No podemos estar pendientes solamente del alimento material. El pan material es necesario para la vida del cuerpo, pero el Pan Espiritual es indispensable para la vida del alma.

Dios nos provee ambos.

Jesucristo murió, resucitó y subió a los Cielos, y está sentado a la derecha de Dios Padre. Pero también permanece en la Hostia Consagrada, en todos los sagrarios del mundo.

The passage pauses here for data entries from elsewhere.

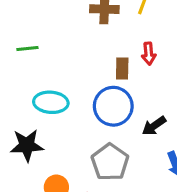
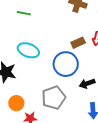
brown rectangle: (122, 68) -> (78, 43), turned 48

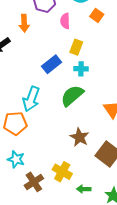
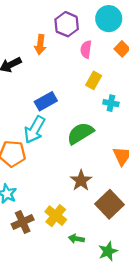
blue rectangle: (52, 64) -> (46, 101), moved
cyan cross: (81, 69) -> (111, 103), moved

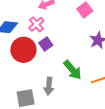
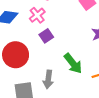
red circle: (23, 50) -> (16, 55), moved

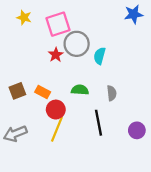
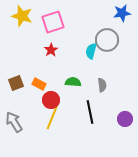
yellow star: (24, 18) -> (22, 16), size x1.5
gray circle: (77, 44) -> (107, 40), moved
gray arrow: (15, 134) -> (14, 122), turned 80

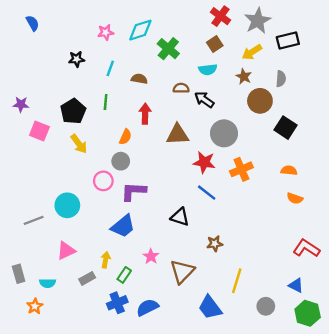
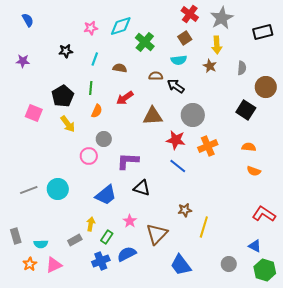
black rectangle: (288, 40) -> (263, 32), moved
yellow arrow: (252, 52) -> (217, 45), turned -60
brown circle: (260, 101) -> (266, 87), moved
purple star: (21, 104) -> (23, 61), moved
red arrow: (145, 114) -> (125, 98), turned -126
orange semicircle: (125, 137) -> (97, 111), moved
purple L-shape: (133, 191) -> (128, 161), moved
cyan circle: (67, 205) -> (58, 189), moved
black triangle: (180, 217) -> (142, 188), moved
pink triangle: (66, 251) -> (54, 265), moved
yellow line: (237, 281) -> (204, 227), moved
blue semicircle: (147, 307) -> (127, 254), moved

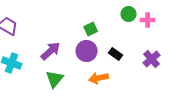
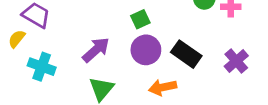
green square: (91, 29) -> (140, 19), moved
black rectangle: (116, 54) -> (186, 54), size x1.5

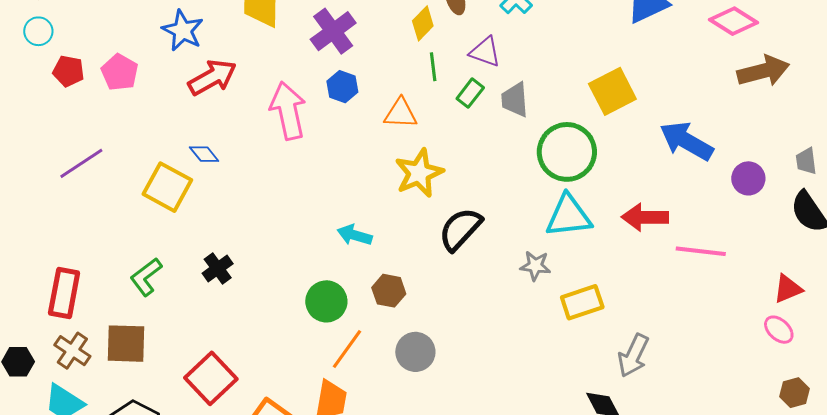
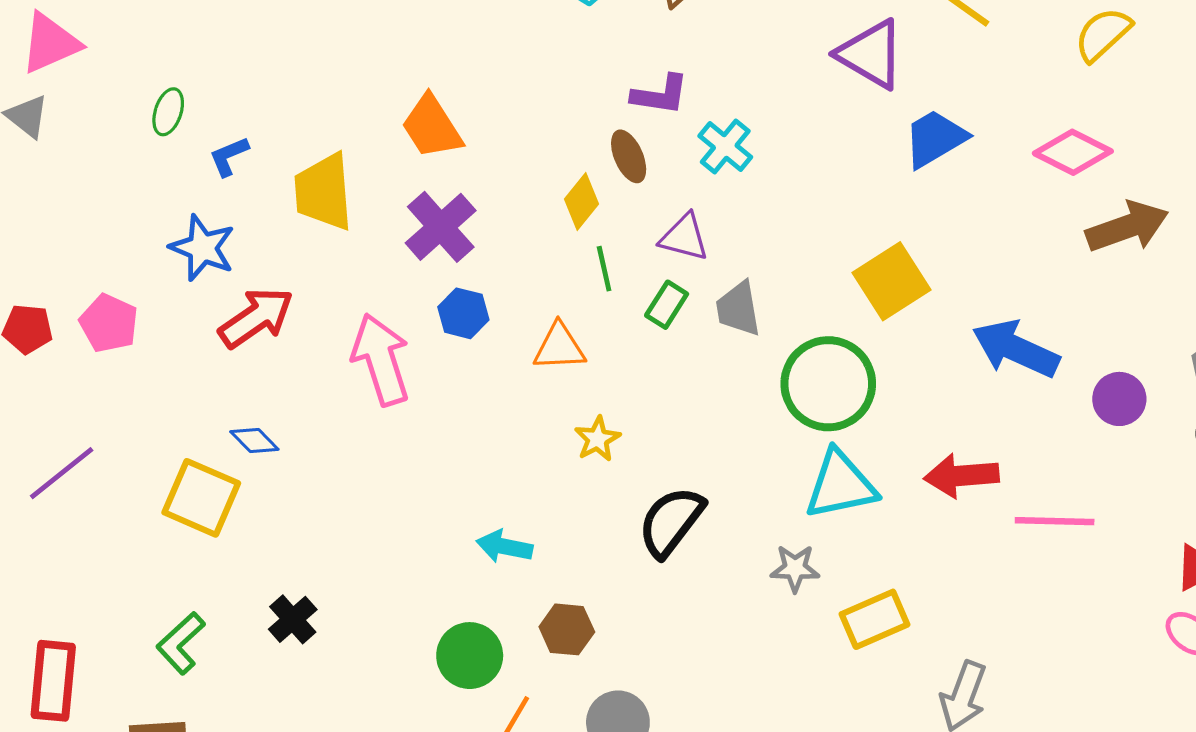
yellow star: (419, 173) -> (597, 439), size x0.6

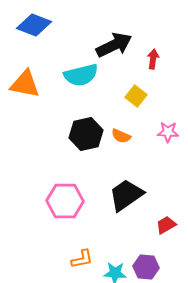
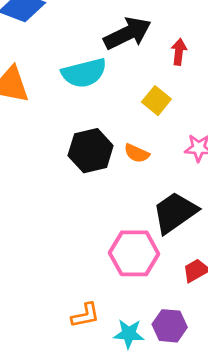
black trapezoid: (126, 195) -> (175, 213), moved
pink hexagon: (65, 201) -> (134, 253), moved

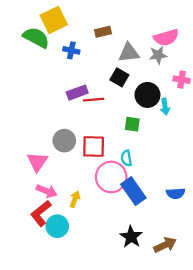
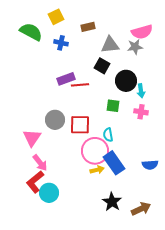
yellow square: (54, 20) -> (56, 17), moved, size x0.7
pink cross: (181, 80) -> (141, 112), moved
pink arrow: (47, 191) -> (40, 163), turned 30
yellow arrow: (75, 199) -> (97, 170), moved, turned 56

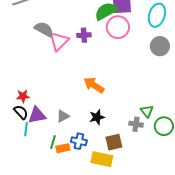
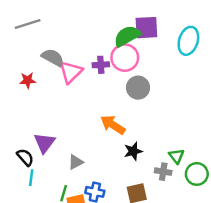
pink circle: (118, 27) -> (125, 58), moved
gray circle: (160, 46) -> (138, 88), moved
red star: (23, 96) -> (28, 80), moved
purple triangle: (37, 115) -> (44, 143), moved, turned -42
black star: (97, 117) -> (133, 151), moved

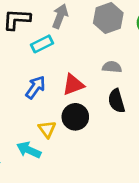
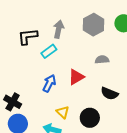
black semicircle: (116, 101) -> (109, 93), moved, turned -42
black circle: (75, 117) -> (90, 118), moved

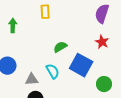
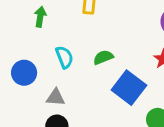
cyan semicircle: (53, 71) -> (64, 57), moved

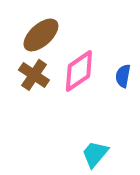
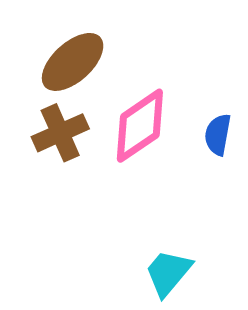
brown cross: (34, 75) -> (60, 133), turned 32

Y allí está vivo, en Cuerpo, Sangre, Alma y Divinidad; es decir: con todo su ser de Hombre y todo su Ser de Dios, para ser ese alimento que nuestra vida espiritual requiere.

Es este gran misterio lo que conmemoramos en la Fiesta de Corpus Christi.

 El Jueves Santo Jesucristo instituyó el Sacramento de la Eucaristía, pero la alegría de este Regalo tan inmenso que nos dejó el Señor antes de partir, se ve opacada por tantos otros sucesos de ese día, por los mensajes importantísimos que nos dejó en su Cena de despedida, y sobre todo, por la tristeza de su inminente Pasión y Muerte.

Por eso la Iglesia, con gran sabiduría, ha instituido esta festividad en esta época en que ya hemos superado la tristeza de su Pasión y Muerte, hemos disfrutado la alegría de su Resurrección, hemos también sentido la nostalgia de su Ascensión al Cielo y posteriormente hemos sido consolados y fortalecidos con la Venida del Espíritu Santo en Pentecostés.


Evangelio según san Marcos 14,12-16.22-26

El primer día de los Ázimos, cuando se sacrificaba el cordero pascual, le dijeron a Jesús sus discípulos: «¿Dónde quieres que vayamos a prepararte la cena de Pascua?» 

Él envió a dos discípulos, diciéndoles: «Id a la ciudad, encontraréis un hombre que lleva un cántaro de agua; seguidlo y, en la casa en que entre, decidle al dueño: "El Maestro pregunta: ¿Dónde está la habitación en que voy a comer la Pascua con mis discípulos?" Os enseñará una sala grande en el piso de arriba, arreglada con divanes. Preparadnos allí la cena.» 

Los discípulos se marcharon, llegaron a la ciudad, encontraron lo que les había dicho y prepararon la cena de Pascua.

Mientras comían. Jesús tomó un pan, pronunció la bendición, lo partió y se lo dio, diciendo: «Tomad, esto es mi cuerpo.» 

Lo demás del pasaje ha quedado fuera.